ETC5513: Reproducible and Collaborative Practices

Docker: The gold standard of reproducibility

Lecturer: Michael Lydeamore

Department of Econometrics and Business Statistics



Open Frame

Reproducibility using Docker

This is just for your information and it is not part of the material that is going to be examined.

Reproducibility using Docker

Docker is a program that allows to manipulate (launch and stop) multiple operating systems (called containers) on your machine (your machine will be called the host).

Source here.

Docker is designed to enclose environments inside an image / a container

What is a container?

A container is like a virtual machine. They have an operating system, but don’t simulate the entire computer.

Typically these operating system’s are stripped down to the bare minimum.

Containers are built using a set of instructions, which makes them reproducible

Why use a container?

Containers run anyway in a (relatively) standardised way, independent of the host operating system.

This means you can deploy a container on Amazon AWS, Azure, or on your own PC and the behaviour should be the same.

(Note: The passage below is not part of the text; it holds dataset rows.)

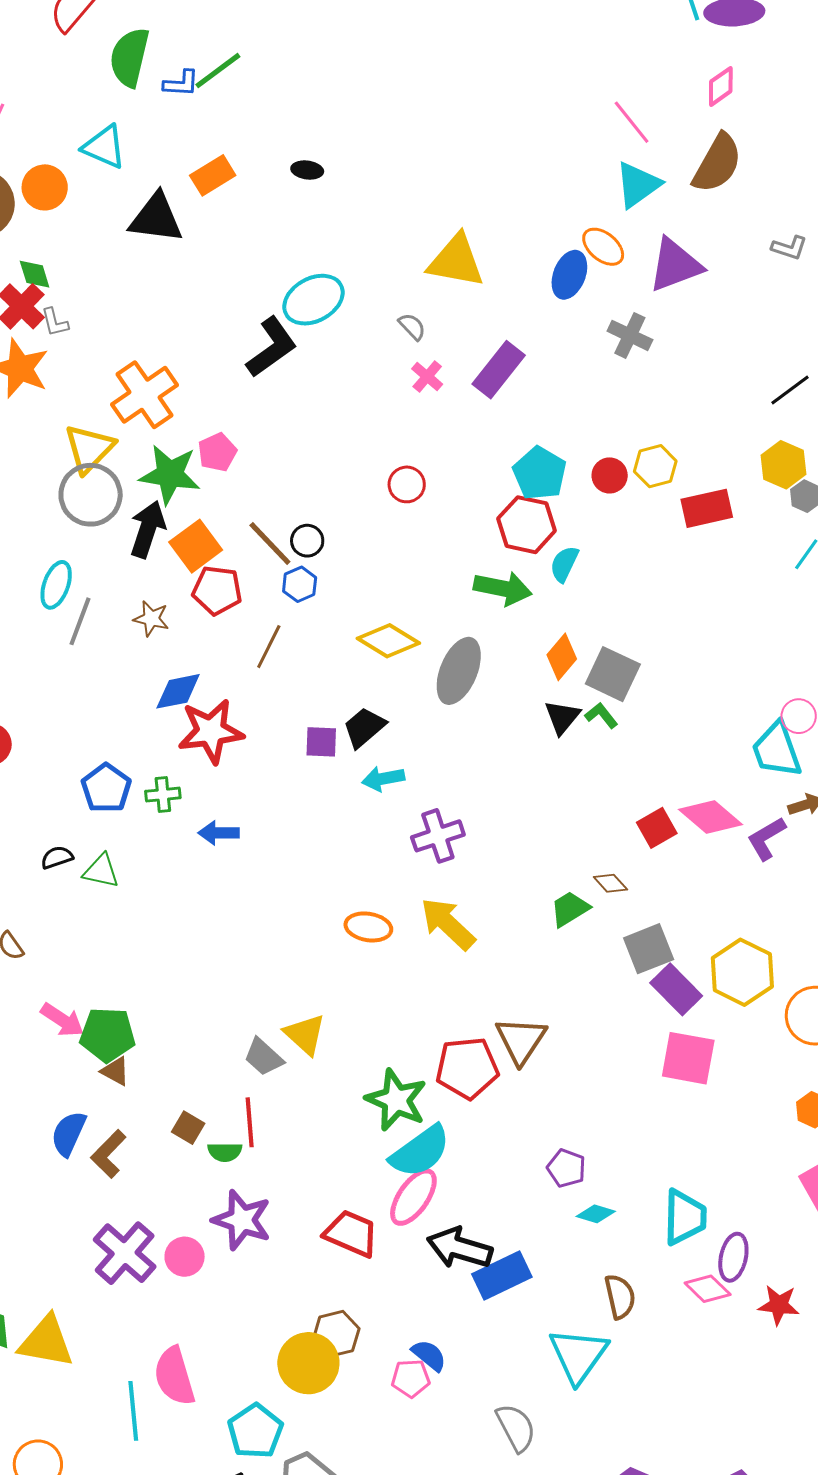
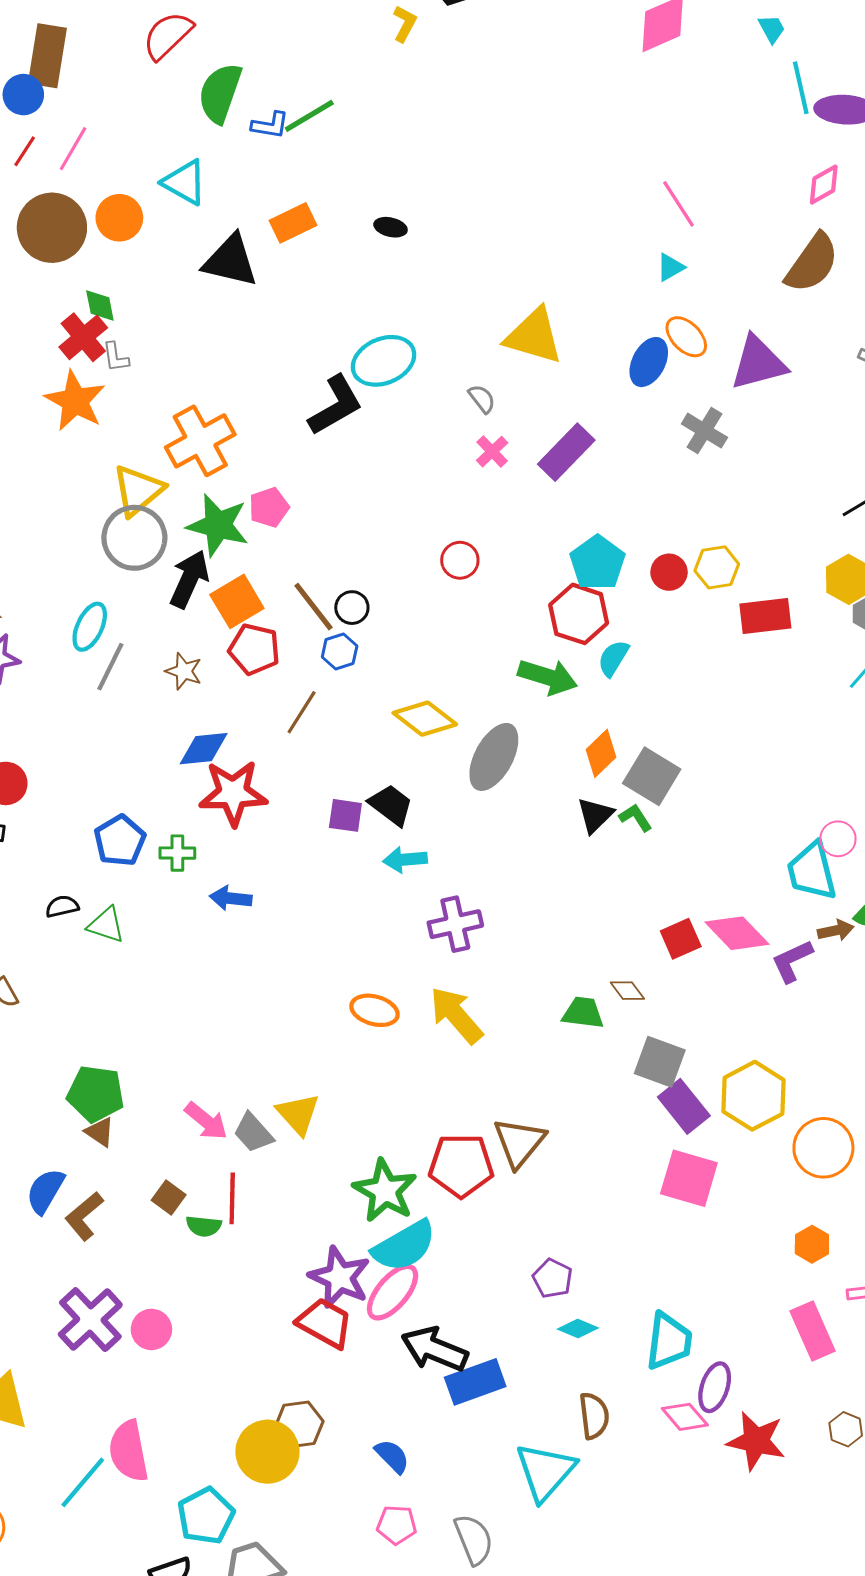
pink line: (632, 122) -> (679, 204), moved
cyan triangle: (638, 185) -> (670, 267), moved, size x0.6
black trapezoid: (364, 727) -> (391, 805), turned 72
green trapezoid: (570, 909) -> (583, 1013), turned 33
gray square: (649, 949) -> (660, 1062), turned 36
pink arrow: (62, 1020) -> (206, 1121), moved
purple star: (242, 1220) -> (340, 1277), moved
red star: (779, 1305) -> (756, 1441), size x1.4
pink pentagon: (411, 1378) -> (397, 1525), moved
cyan line: (133, 1411) -> (83, 1482), turned 40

Docker is a way to set up, share, and deploy these containers, and is used very widely.

Docker Desktop

We will use Docker Desktop which gives us a visual interface to:

  • Browse and launch containers
  • Manage volumes
  • View logs and resources
  • Build images without the terminal

Step 1: Install Docker Desktop

You may need to update your path. On Mac, do this by running

export PATH="$PATH:/Applications/Docker.app/Contents/Resources/bin/"

in the terminal

Step 2: Run a container

The rocker project provides R containers that we can use.

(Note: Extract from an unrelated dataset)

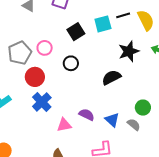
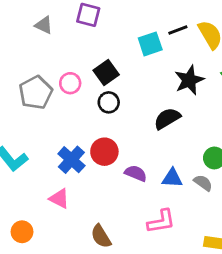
black square: (76, 32) -> (106, 73), moved
red circle: (35, 77) -> (104, 152), moved
blue triangle: (112, 120) -> (172, 178), turned -35
pink triangle: (64, 125) -> (59, 199), moved, turned 42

We can search for these inside Docker Desktop:

Press “Pull” to download the container

Step 2a: Running in the terminal

While it is possible to run containers inside Docker Desktop, it’s much easier to run them in the terminal.

To run the r-base container, we can follow the instructions on the container page.

docker run -ti --rm r-base

This should launch you into a terminal R session!

Note the arguments:

  • -ti means “terminal, interactive”
  • --rm means delete the container when it closes

Checking if the container is running

You should be able to see the container inside Docker Desktop

And when you stop the container (with q()) it will disappear out of your list.

The Dockerfile

Docker containers are built using a Dockerfile. You can’t see these on Dockerhub (sadly) but most are on GitHub.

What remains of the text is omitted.